__Given information__
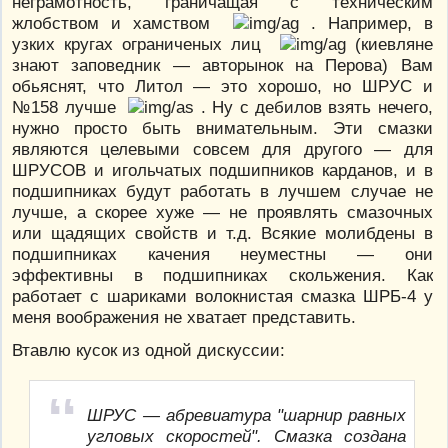
неграмотность, граничащая с техническим
жлобством и хамством
. Например, в
узких кругах ограниченых лиц
(киевляне
знают заповедник — авторынок на Перова) Вам
обьяснят, что Литол — это хорошо, но ШРУС и
№158 лучше
. Ну с дебилов взять нечего,
нужно просто быть внимательным. Эти смазки
являются целевыми совсем для другого — для
ШРУСОВ и игольчатых подшипников карданов, и в
подшипниках будут работать в лучшем случае не
лучше, а скорее хуже — не проявлять смазочных
или щадящих свойств и т.д. Всякие молибдены в
подшипниках качения неуместны — они
эффективны в подшипниках скольжения. Как
работает с шариками волокнистая смазка ШРБ-4 у
меня воображения не хватает представить.
Втавлю кусок из одной дискуссии:
ШРУС — абревиатура "шарнир равных
угловых скоростей". Смазка создана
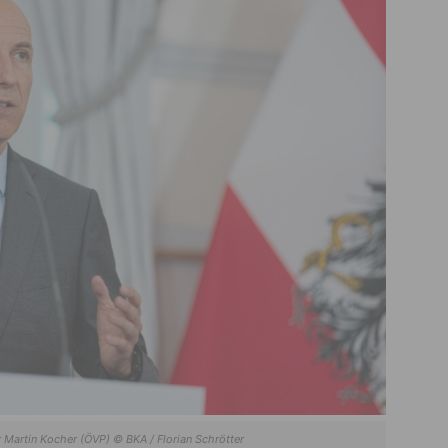
r Martin Kocher (ÖVP) © BKA / Florian Schrötter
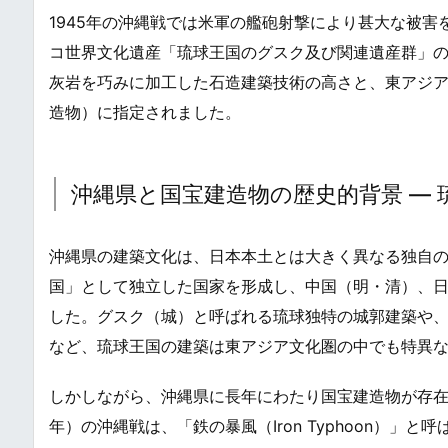
1945年の沖縄戦では米軍の艦砲射撃により甚大な被害
コ世界文化遺産「琉球王国のグスク及び関連遺産群」の
灰岩を巧みに加工した石造建築技術の高さと、東アジ
造物）に指定されました。
沖縄県と国宝建造物の歴史的背景 ―
沖縄県の建築文化は、日本本土とは大きく異なる独自の
国」として独立した国家を形成し、中国（明・清）、
した。グスク（城）と呼ばれる琉球独特の城郭建築や
など、琉球王国の建築は東アジア文化圏の中でも特異
しかしながら、沖縄県に長年にわたり国宝建造物が存在し
年）の沖縄戦は、「鉄の暴風（Iron Typhoon）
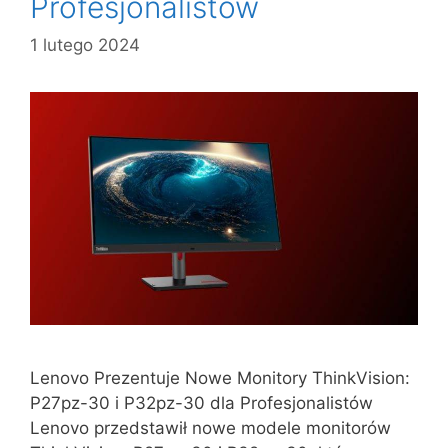
Profesjonalistów
1 lutego 2024
Lenovo Prezentuje Nowe Monitory ThinkVision:
P27pz-30 i P32pz-30 dla Profesjonalistów
Lenovo przedstawił nowe modele monitorów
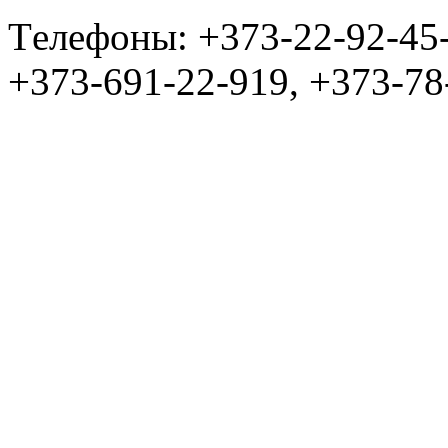
Tелефоны: +373-22-92-45
+373-691-22-919, +373-78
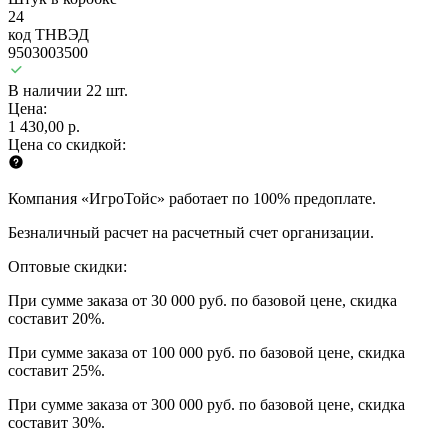
24
код ТНВЭД
9503003500
В наличии 22 шт.
Цена:
1 430,00 р.
Цена со скидкой:
Компания «ИгроТойс» работает по 100% предоплате.
Безналичный расчет на расчетный счет организации.
Оптовые скидки:
При сумме заказа от 30 000 руб. по базовой цене, скидка
составит 20%.
При сумме заказа от 100 000 руб. по базовой цене, скидка
составит 25%.
При сумме заказа от 300 000 руб. по базовой цене, скидка
составит 30%.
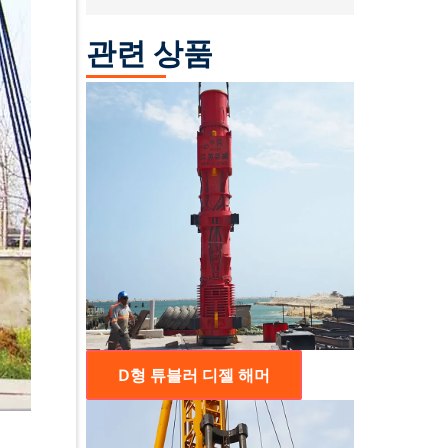
관련 상품
D형 튜블러 디젤 해머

__What is expected__
Pictures are to be left out, and the lines from the beginning of the records through the line with "Ну с дебилов" are to be printed exactly, with nothing added.

__Answer area__
неграмотность, граничащая с техническим
жлобством и хамством
. Например, в
узких кругах ограниченых лиц
(киевляне
знают заповедник — авторынок на Перова) Вам
обьяснят, что Литол — это хорошо, но ШРУС и
№158 лучше
. Ну с дебилов взять нечего,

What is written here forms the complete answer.